# TASK TO COMPLETE:
No pictures are to be included when the entries below are reproduced exactly.

DATA FOR THIS TASK section start

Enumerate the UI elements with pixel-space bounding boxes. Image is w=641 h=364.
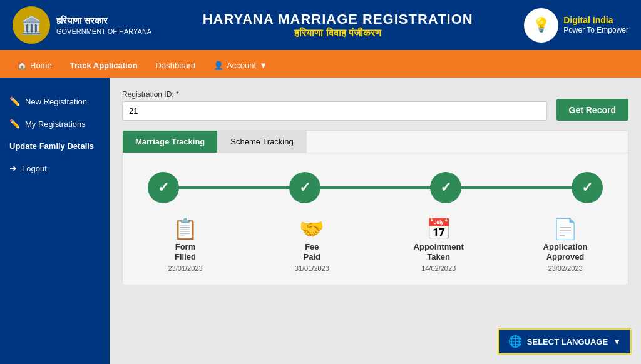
- timeline-dot-3: ✓: [430, 172, 461, 203]
- reg-id-label: Registration ID: *: [122, 90, 547, 99]
- appointment-icon: 📅: [426, 219, 451, 239]
- sidebar-item-new-registration[interactable]: ✏️ New Registration: [0, 90, 110, 113]
- digital-india-label: Digital India: [563, 14, 628, 26]
- digital-india-icon: 💡: [524, 8, 558, 43]
- list-icon: ✏️: [9, 119, 20, 129]
- nav-dashboard[interactable]: Dashboard: [148, 56, 203, 75]
- sidebar-label-new-registration: New Registration: [25, 97, 87, 106]
- reg-id-input[interactable]: [122, 101, 547, 121]
- account-dropdown-icon: ▼: [259, 61, 267, 70]
- sidebar-item-update-family[interactable]: Update Family Details: [0, 135, 110, 157]
- sidebar-label-my-registrations: My Registrations: [25, 119, 86, 129]
- emblem-icon: 🏛️: [13, 6, 50, 44]
- select-language-button[interactable]: 🌐 SELECT LANGUAGE ▼: [498, 328, 632, 355]
- step-application-approved: 📄 Application Approved 23/02/2023: [528, 219, 603, 272]
- gov-hindi-text: हरियाणा सरकार: [56, 14, 151, 27]
- step-appointment-taken: 📅 Appointment Taken 14/02/2023: [401, 219, 476, 272]
- timeline-dot-1: ✓: [148, 172, 179, 203]
- nav-account[interactable]: 👤 Account ▼: [206, 56, 275, 75]
- tab-marriage-tracking[interactable]: Marriage Tracking: [123, 131, 218, 153]
- nav-home[interactable]: 🏠 Home: [9, 56, 59, 75]
- get-record-button[interactable]: Get Record: [556, 99, 628, 121]
- timeline-wrapper: ✓ ✓ ✓ ✓ 📋 Form Filled 23/01/2023: [123, 153, 628, 285]
- tab-scheme-tracking[interactable]: Scheme Tracking: [218, 131, 306, 153]
- step-fee-paid: 🤝 Fee Paid 31/01/2023: [274, 219, 349, 272]
- tracking-container: Marriage Tracking Scheme Tracking ✓ ✓ ✓ …: [122, 130, 628, 285]
- navbar: 🏠 Home Track Application Dashboard 👤 Acc…: [0, 53, 641, 78]
- nav-track-label: Track Application: [70, 61, 138, 70]
- timeline-dots: ✓ ✓ ✓ ✓: [148, 172, 603, 203]
- content-area: Registration ID: * Get Record Marriage T…: [110, 78, 641, 364]
- select-language-label: SELECT LANGUAGE: [527, 337, 608, 346]
- gov-english-text: GOVERNMENT OF HARYANA: [56, 27, 151, 36]
- sidebar-label-logout: Logout: [22, 164, 47, 173]
- nav-dashboard-label: Dashboard: [156, 61, 196, 70]
- form-icon: 📋: [173, 219, 198, 239]
- step-2-date: 31/01/2023: [295, 265, 329, 272]
- header-title: HARYANA MARRIAGE REGISTRATION हरियाणा वि…: [203, 11, 473, 39]
- step-2-title: Fee Paid: [304, 242, 320, 261]
- edit-icon: ✏️: [9, 96, 20, 106]
- digital-india-sub: Power To Empower: [563, 26, 628, 36]
- step-4-date: 23/02/2023: [548, 265, 582, 272]
- main-title: HARYANA MARRIAGE REGISTRATION: [203, 11, 473, 28]
- fee-icon: 🤝: [299, 219, 324, 239]
- sidebar: ✏️ New Registration ✏️ My Registrations …: [0, 78, 110, 364]
- account-icon: 👤: [213, 61, 223, 70]
- sidebar-item-logout[interactable]: ➜ Logout: [0, 157, 110, 179]
- tracking-tabs: Marriage Tracking Scheme Tracking: [123, 131, 628, 153]
- nav-track-application[interactable]: Track Application: [63, 56, 145, 75]
- logo-right: 💡 Digital India Power To Empower: [524, 8, 628, 43]
- step-4-title: Application Approved: [543, 242, 588, 261]
- sub-title-hindi: हरियाणा विवाह पंजीकरण: [203, 28, 473, 39]
- main-layout: ✏️ New Registration ✏️ My Registrations …: [0, 78, 641, 364]
- language-icon: 🌐: [508, 335, 522, 348]
- timeline-line: [167, 186, 584, 189]
- registration-field: Registration ID: *: [122, 90, 547, 121]
- logo-left: 🏛️ हरियाणा सरकार GOVERNMENT OF HARYANA: [13, 6, 151, 44]
- sidebar-label-update-family: Update Family Details: [9, 141, 94, 151]
- sidebar-item-my-registrations[interactable]: ✏️ My Registrations: [0, 113, 110, 135]
- lang-dropdown-icon: ▼: [613, 337, 621, 346]
- step-3-title: Appointment Taken: [414, 242, 464, 261]
- home-icon: 🏠: [17, 61, 27, 70]
- step-form-filled: 📋 Form Filled 23/01/2023: [148, 219, 223, 272]
- timeline-dot-2: ✓: [289, 172, 320, 203]
- header: 🏛️ हरियाणा सरकार GOVERNMENT OF HARYANA H…: [0, 0, 641, 50]
- nav-home-label: Home: [30, 61, 52, 70]
- step-3-date: 14/02/2023: [421, 265, 456, 272]
- timeline-dot-4: ✓: [572, 172, 603, 203]
- approved-icon: 📄: [553, 219, 578, 239]
- logout-icon: ➜: [9, 163, 17, 173]
- timeline-steps: 📋 Form Filled 23/01/2023 🤝 Fee Paid: [148, 219, 603, 272]
- registration-row: Registration ID: * Get Record: [122, 90, 628, 121]
- step-1-date: 23/01/2023: [168, 265, 202, 272]
- nav-account-label: Account: [227, 61, 256, 70]
- step-1-title: Form Filled: [175, 242, 196, 261]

DATA FOR THIS TASK section end

# ANSWER SPACE:
Enumerate the UI elements with pixel-space bounding boxes. Image is w=641 h=364.
- timeline-dot-3: ✓: [430, 172, 461, 203]
- reg-id-label: Registration ID: *: [122, 90, 547, 99]
- appointment-icon: 📅: [426, 219, 451, 239]
- sidebar-item-new-registration[interactable]: ✏️ New Registration: [0, 90, 110, 113]
- digital-india-label: Digital India: [563, 14, 628, 26]
- digital-india-icon: 💡: [524, 8, 558, 43]
- list-icon: ✏️: [9, 119, 20, 129]
- nav-dashboard[interactable]: Dashboard: [148, 56, 203, 75]
- sidebar-label-new-registration: New Registration: [25, 97, 87, 106]
- reg-id-input[interactable]: [122, 101, 547, 121]
- account-dropdown-icon: ▼: [259, 61, 267, 70]
- sidebar-item-update-family[interactable]: Update Family Details: [0, 135, 110, 157]
- sidebar-label-my-registrations: My Registrations: [25, 119, 86, 129]
- emblem-icon: 🏛️: [13, 6, 50, 44]
- select-language-button[interactable]: 🌐 SELECT LANGUAGE ▼: [498, 328, 632, 355]
- step-application-approved: 📄 Application Approved 23/02/2023: [528, 219, 603, 272]
- gov-hindi-text: हरियाणा सरकार: [56, 14, 151, 27]
- step-appointment-taken: 📅 Appointment Taken 14/02/2023: [401, 219, 476, 272]
- timeline-dot-1: ✓: [148, 172, 179, 203]
- nav-account[interactable]: 👤 Account ▼: [206, 56, 275, 75]
- tab-marriage-tracking[interactable]: Marriage Tracking: [123, 131, 218, 153]
- nav-home[interactable]: 🏠 Home: [9, 56, 59, 75]
- get-record-button[interactable]: Get Record: [556, 99, 628, 121]
- timeline-wrapper: ✓ ✓ ✓ ✓ 📋 Form Filled 23/01/2023: [123, 153, 628, 285]
- tab-scheme-tracking[interactable]: Scheme Tracking: [218, 131, 306, 153]
- step-fee-paid: 🤝 Fee Paid 31/01/2023: [274, 219, 349, 272]
- tracking-container: Marriage Tracking Scheme Tracking ✓ ✓ ✓ …: [122, 130, 628, 285]
- navbar: 🏠 Home Track Application Dashboard 👤 Acc…: [0, 53, 641, 78]
- nav-track-label: Track Application: [70, 61, 138, 70]
- timeline-dots: ✓ ✓ ✓ ✓: [148, 172, 603, 203]
- content-area: Registration ID: * Get Record Marriage T…: [110, 78, 641, 364]
- select-language-label: SELECT LANGUAGE: [527, 337, 608, 346]
- gov-english-text: GOVERNMENT OF HARYANA: [56, 27, 151, 36]
- sidebar-label-logout: Logout: [22, 164, 47, 173]
- nav-dashboard-label: Dashboard: [156, 61, 196, 70]
- form-icon: 📋: [173, 219, 198, 239]
- step-2-date: 31/01/2023: [295, 265, 329, 272]
- header-title: HARYANA MARRIAGE REGISTRATION हरियाणा वि…: [203, 11, 473, 39]
- step-2-title: Fee Paid: [304, 242, 320, 261]
- edit-icon: ✏️: [9, 96, 20, 106]
- digital-india-sub: Power To Empower: [563, 26, 628, 36]
- step-4-date: 23/02/2023: [548, 265, 582, 272]
- main-title: HARYANA MARRIAGE REGISTRATION: [203, 11, 473, 28]
- fee-icon: 🤝: [299, 219, 324, 239]
- sidebar: ✏️ New Registration ✏️ My Registrations …: [0, 78, 110, 364]
- account-icon: 👤: [213, 61, 223, 70]
- sidebar-item-logout[interactable]: ➜ Logout: [0, 157, 110, 179]
- tracking-tabs: Marriage Tracking Scheme Tracking: [123, 131, 628, 153]
- nav-track-application[interactable]: Track Application: [63, 56, 145, 75]
- logo-right: 💡 Digital India Power To Empower: [524, 8, 628, 43]
- step-4-title: Application Approved: [543, 242, 588, 261]
- sub-title-hindi: हरियाणा विवाह पंजीकरण: [203, 28, 473, 39]
- main-layout: ✏️ New Registration ✏️ My Registrations …: [0, 78, 641, 364]
- language-icon: 🌐: [508, 335, 522, 348]
- timeline-line: [167, 186, 584, 189]
- registration-field: Registration ID: *: [122, 90, 547, 121]
- logo-left: 🏛️ हरियाणा सरकार GOVERNMENT OF HARYANA: [13, 6, 151, 44]
- sidebar-label-update-family: Update Family Details: [9, 141, 94, 151]
- sidebar-item-my-registrations[interactable]: ✏️ My Registrations: [0, 113, 110, 135]
- lang-dropdown-icon: ▼: [613, 337, 621, 346]
- step-3-title: Appointment Taken: [414, 242, 464, 261]
- home-icon: 🏠: [17, 61, 27, 70]
- step-form-filled: 📋 Form Filled 23/01/2023: [148, 219, 223, 272]
- timeline-dot-2: ✓: [289, 172, 320, 203]
- header: 🏛️ हरियाणा सरकार GOVERNMENT OF HARYANA H…: [0, 0, 641, 50]
- nav-home-label: Home: [30, 61, 52, 70]
- step-3-date: 14/02/2023: [421, 265, 456, 272]
- timeline-dot-4: ✓: [572, 172, 603, 203]
- approved-icon: 📄: [553, 219, 578, 239]
- logout-icon: ➜: [9, 163, 17, 173]
- timeline-steps: 📋 Form Filled 23/01/2023 🤝 Fee Paid: [148, 219, 603, 272]
- registration-row: Registration ID: * Get Record: [122, 90, 628, 121]
- step-1-date: 23/01/2023: [168, 265, 202, 272]
- nav-account-label: Account: [227, 61, 256, 70]
- step-1-title: Form Filled: [175, 242, 196, 261]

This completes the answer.